/---

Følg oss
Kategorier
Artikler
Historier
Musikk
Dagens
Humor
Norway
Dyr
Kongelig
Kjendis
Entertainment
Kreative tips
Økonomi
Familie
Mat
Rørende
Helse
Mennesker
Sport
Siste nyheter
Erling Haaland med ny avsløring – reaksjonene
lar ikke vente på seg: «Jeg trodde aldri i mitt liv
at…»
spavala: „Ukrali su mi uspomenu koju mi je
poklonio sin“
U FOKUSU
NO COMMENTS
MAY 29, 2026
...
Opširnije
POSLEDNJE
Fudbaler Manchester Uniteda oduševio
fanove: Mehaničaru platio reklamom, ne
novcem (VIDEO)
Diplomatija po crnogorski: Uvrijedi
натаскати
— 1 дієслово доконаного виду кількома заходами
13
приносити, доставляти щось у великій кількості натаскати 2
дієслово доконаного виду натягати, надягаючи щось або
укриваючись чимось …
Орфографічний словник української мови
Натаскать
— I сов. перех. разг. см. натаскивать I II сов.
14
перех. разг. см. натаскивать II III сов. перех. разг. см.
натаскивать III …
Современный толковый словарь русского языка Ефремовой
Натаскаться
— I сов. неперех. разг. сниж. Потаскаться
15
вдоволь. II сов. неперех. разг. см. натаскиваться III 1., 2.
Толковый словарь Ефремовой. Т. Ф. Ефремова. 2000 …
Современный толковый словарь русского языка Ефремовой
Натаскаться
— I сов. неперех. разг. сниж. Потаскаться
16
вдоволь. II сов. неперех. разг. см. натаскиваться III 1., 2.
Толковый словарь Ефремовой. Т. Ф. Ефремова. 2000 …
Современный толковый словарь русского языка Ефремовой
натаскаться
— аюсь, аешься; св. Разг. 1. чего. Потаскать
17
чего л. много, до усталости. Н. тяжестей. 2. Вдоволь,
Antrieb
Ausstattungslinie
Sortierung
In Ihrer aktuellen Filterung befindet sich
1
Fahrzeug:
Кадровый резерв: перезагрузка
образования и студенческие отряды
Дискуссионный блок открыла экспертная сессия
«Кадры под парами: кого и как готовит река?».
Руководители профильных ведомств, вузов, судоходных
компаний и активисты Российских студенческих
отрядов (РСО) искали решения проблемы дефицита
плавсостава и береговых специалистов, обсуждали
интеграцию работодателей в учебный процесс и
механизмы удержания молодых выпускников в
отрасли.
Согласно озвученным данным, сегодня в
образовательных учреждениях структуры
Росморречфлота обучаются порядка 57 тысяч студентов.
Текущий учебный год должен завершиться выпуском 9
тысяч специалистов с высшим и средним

\---

Extract from the records above the lines from the one containing "Erling Haaland med ny avsløring – reaksjonene" to the one containing "перех. разг. см. натаскивать II", both lines included, exactly as they appear and with nothing else.

Erling Haaland med ny avsløring – reaksjonene
lar ikke vente på seg: «Jeg trodde aldri i mitt liv
at…»
spavala: „Ukrali su mi uspomenu koju mi je
poklonio sin“
U FOKUSU
NO COMMENTS
MAY 29, 2026
...
Opširnije
POSLEDNJE
Fudbaler Manchester Uniteda oduševio
fanove: Mehaničaru platio reklamom, ne
novcem (VIDEO)
Diplomatija po crnogorski: Uvrijedi
натаскати
— 1 дієслово доконаного виду кількома заходами
13
приносити, доставляти щось у великій кількості натаскати 2
дієслово доконаного виду натягати, надягаючи щось або
укриваючись чимось …
Орфографічний словник української мови
Натаскать
— I сов. перех. разг. см. натаскивать I II сов.
14
перех. разг. см. натаскивать II III сов. перех. разг. см.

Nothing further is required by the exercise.